Omicidio di Yara Gambirasio: da “Ignoto 1” a Massimo Bossetti

Massimo Bossetti viene inchiodato dall’analisi del Dna, con la comparazione tra un campione che gli viene prelevato con la scusa di un controllo di routine sul tasso alcolemico, durante un posto di blocco, e quanto repertato sulle mutandine di Yara Gambirasio. Ma per arrivare a lui, gli investigatori giocano una partita che non ha precedenti nella cronaca italiana: l’analisi di migliaia di campioni prelevati agli abitanti di una vasta area intorno alla scena del crimine, a partire dai frequentatori di una discoteca vicina al luogo del ritrovamento del corpo tra i quali viene scovato un profilo genetico degno di interesse. Si tratta di un parente di Giuseppe Guerinoni, autista di Gorno deceduto nel 1999 che si scopre essere il padre di Ignoto 1, suo figlio illegittimo.



L’esame del profilo genetico isolato in sede di indagini consente di appurare che la madre del misterioso soggetto è Ester Arzuffi, che avrebbe avuto una relazione extraconiugale con l’ormai defunto Guerinoni dalla quale ha avuto due gemelli, Laura e Massimo Bossetti. Bingo. Il quadro accusatorio a carico del muratore di Mapello, per la Procura di Bergamo, è granitico e inscalfibile. Un muro di certezze investigative impenetrabile che resterà tale anche quando la difesa, in sede di giudizio, proverà a demolirlo chiedendo una nuova perizia su reperti e Dna. Accertamenti mai accolti L’arresto di Massimo Bossetti avviene poco dopo il finto etilometro a cui è stato sottoposto. È il 16 giugno 2014 e non uscirà più dal carcere. Ancora prima dell’iter giudiziario, prende il via il processo mediatico: “Individuato l’assassino di Yara Gambirasio“. A scriverlo, nelle caldissime ore dell’inchiesta mentre si consuma il plateale arresto di Massimo Bossetti in barba alle più elementari coordinate della presunzione di innocenza – ripreso con le manette ai polsi e “giudicato” sui social persino dalle istituzioni, ancor prima di essere imputato – è l’allora ministro dell’Interno Angelino Alfano in un tweet che, come l’indagine, non ha precedenti.

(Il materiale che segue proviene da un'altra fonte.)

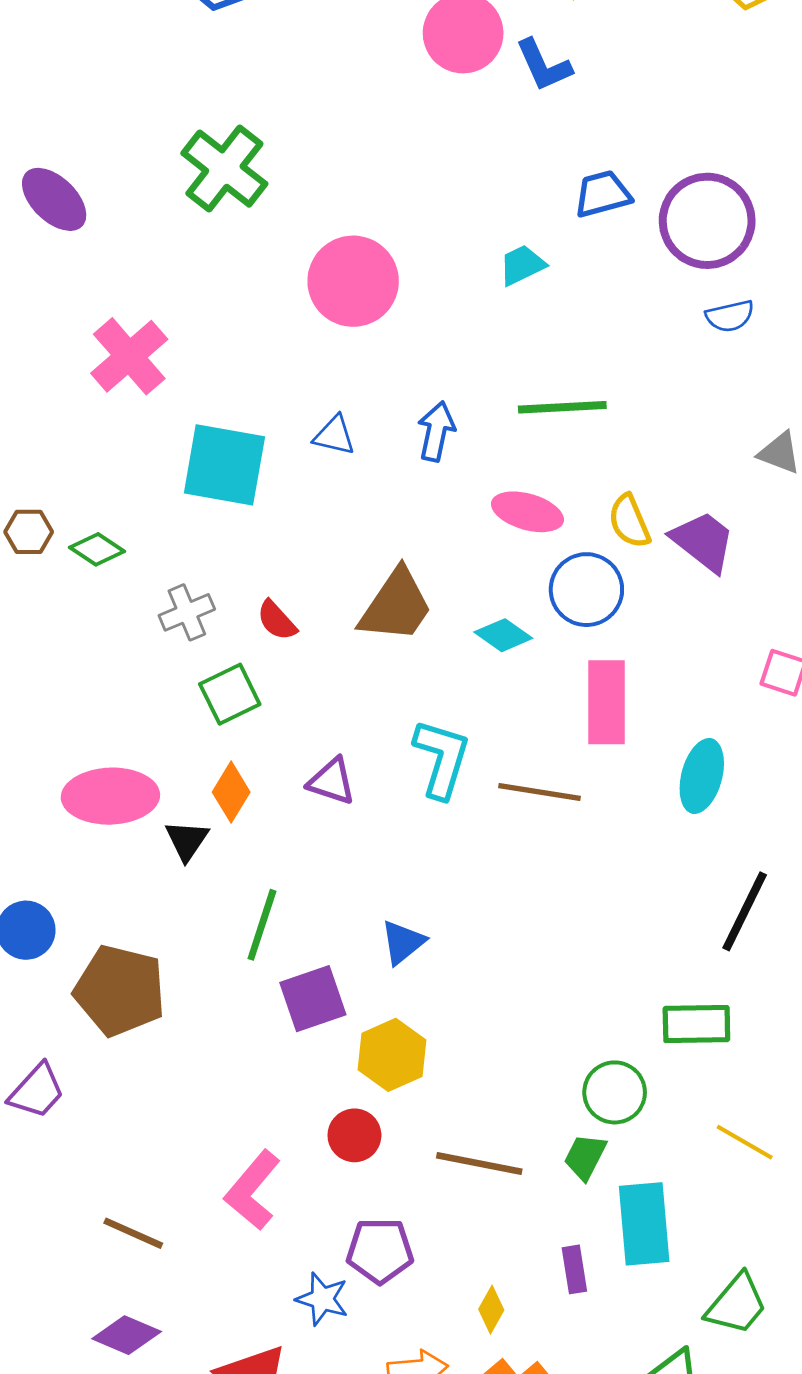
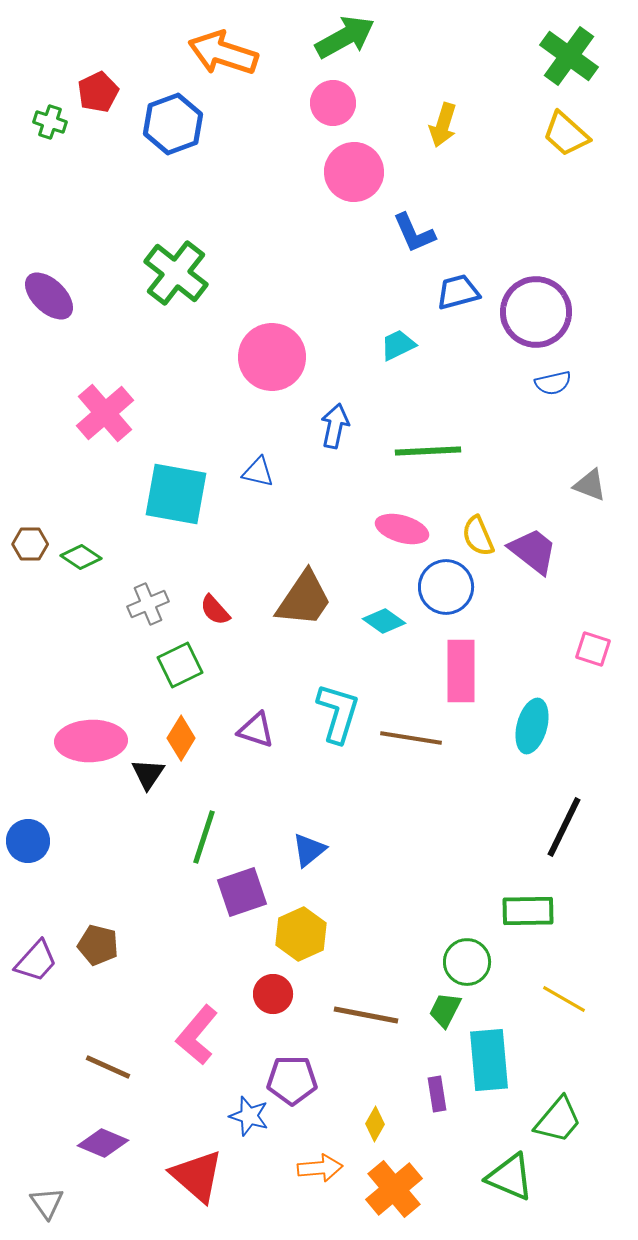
blue L-shape: (544, 65) -> (414, 233), moved
blue arrow: (436, 431) -> (335, 426), moved
brown pentagon: (120, 991) -> (98, 945), moved, size x0.6

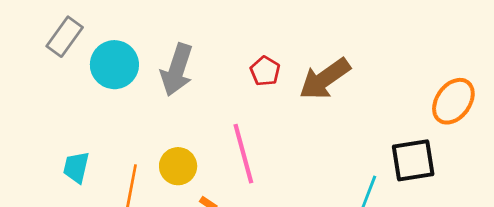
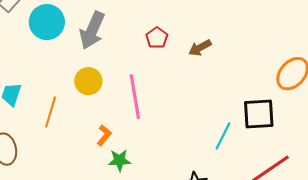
brown arrow: (325, 79) -> (200, 48), size x0.6
yellow circle: (178, 166) -> (88, 81), moved

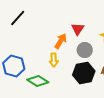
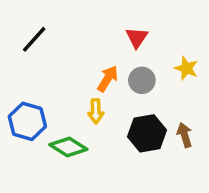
red triangle: (78, 29) -> (137, 38), moved
gray circle: (85, 50) -> (142, 80), moved

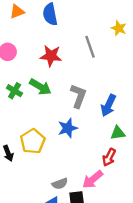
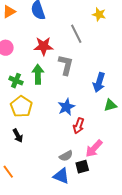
green arrow: (40, 87) -> (38, 74), turned -114
gray L-shape: (78, 96) -> (66, 65), moved
yellow pentagon: (33, 141) -> (21, 107), moved
red arrow: (109, 157) -> (79, 126), moved

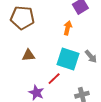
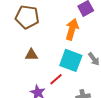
orange arrow: (68, 28) -> (72, 29), size x1.5

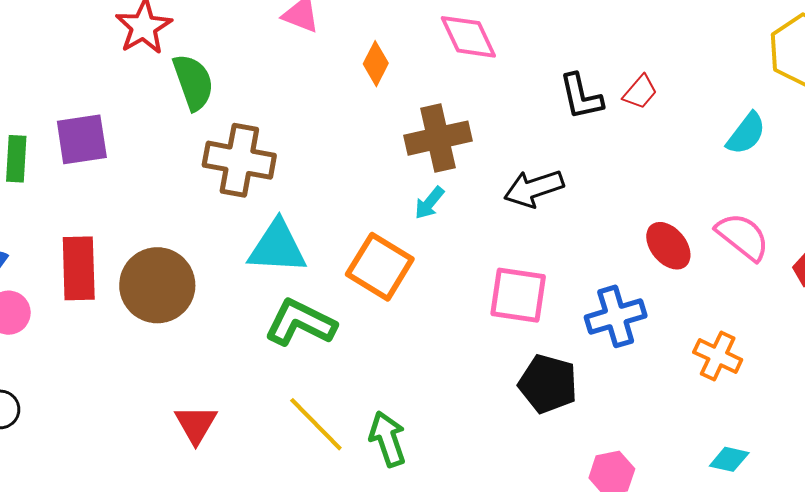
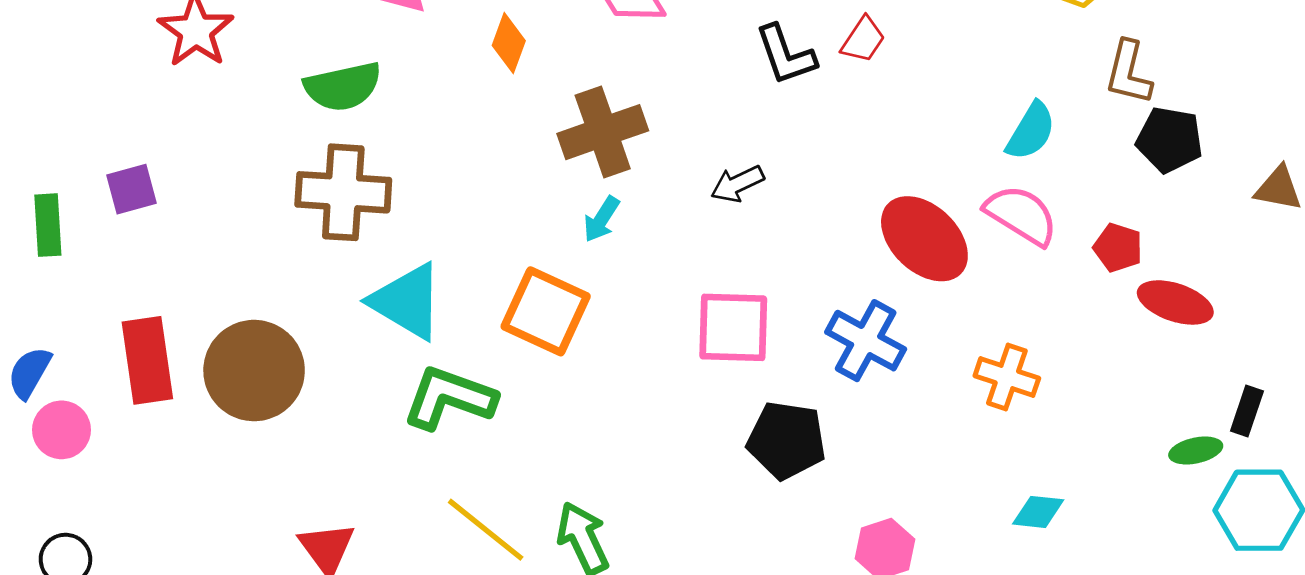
green semicircle: (193, 82) -> (343, 87), moved, turned 104
cyan semicircle: (746, 134) -> (1031, 131), moved
purple square: (82, 139) -> (132, 189), size x0.7
black arrow: (534, 188) -> (737, 184), size x0.7
red ellipse: (668, 246) -> (924, 239), size x1.4
cyan triangle: (277, 247) -> (407, 301), turned 34
blue cross: (616, 316) -> (866, 341), turned -38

Omicidio Yara Gambirasio, la condanna di Massimo Bossetti

Per l’omicidio di Yara Gambirasio, Massimo Bossetti sconta l’ergastolo in via definitiva stabilito con sentenza di Cassazione nel 2018, a conferma dell’esito dei primi due gradi di giudizio. Non ha mai smesso di protestarsi innocente, nonostante la “prova regina” rappresentata dal Dna che per la Procura di Bergamo è caposaldo tra gli elementi che provano la sua colpevolezza. Il pool difensivo ha provato a scardinarlo, convinto che si tratti di un clamoroso errore giudiziario, eppure durante il processo non solo non ha mai potuto rianalizzare i reperti, materiale biologico compreso, ma le sarebbe stata preclusa persino la mera visione degli stessi.

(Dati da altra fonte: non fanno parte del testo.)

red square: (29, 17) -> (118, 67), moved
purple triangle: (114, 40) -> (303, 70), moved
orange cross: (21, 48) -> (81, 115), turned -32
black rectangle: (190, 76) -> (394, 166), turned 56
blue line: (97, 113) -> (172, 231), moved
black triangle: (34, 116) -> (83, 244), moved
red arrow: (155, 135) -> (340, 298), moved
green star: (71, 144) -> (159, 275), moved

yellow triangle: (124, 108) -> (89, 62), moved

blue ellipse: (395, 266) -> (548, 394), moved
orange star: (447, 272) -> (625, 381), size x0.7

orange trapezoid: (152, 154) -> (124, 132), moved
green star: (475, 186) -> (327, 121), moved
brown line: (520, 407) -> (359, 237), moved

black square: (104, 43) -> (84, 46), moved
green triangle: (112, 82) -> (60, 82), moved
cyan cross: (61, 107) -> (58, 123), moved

Una “inaccettabile violazione del diritto alla difesa“, sottolinea da anni l’avvocato difensore Claudio Salvagni, alla quale i legali e i consulenti di Massimo Bossetti intendono opporre una richiesta di revisione del processo per provare a ribaltare il giudicato. Gli avvocati che lo assistono da anni, infatti, sono riusciti a ottenere la ricognizione dei reperti soltanto nel 2024, dopo una lunga battaglia nella “guerra” che ancora oggi li vede impegnati per arrivare ad analizzarli. E nello stesso anno, per la prima volta dall’inizio della sua detenzione, Massimo Bossetti ha parlato davanti alle telecamere, dal carcere di Bollate, nell’ambito della docuserie Netflix Il caso Yara. Oltre ogni ragionevole dubbio: “La pm Letizia Ruggeri mi ha distrutto la vita“.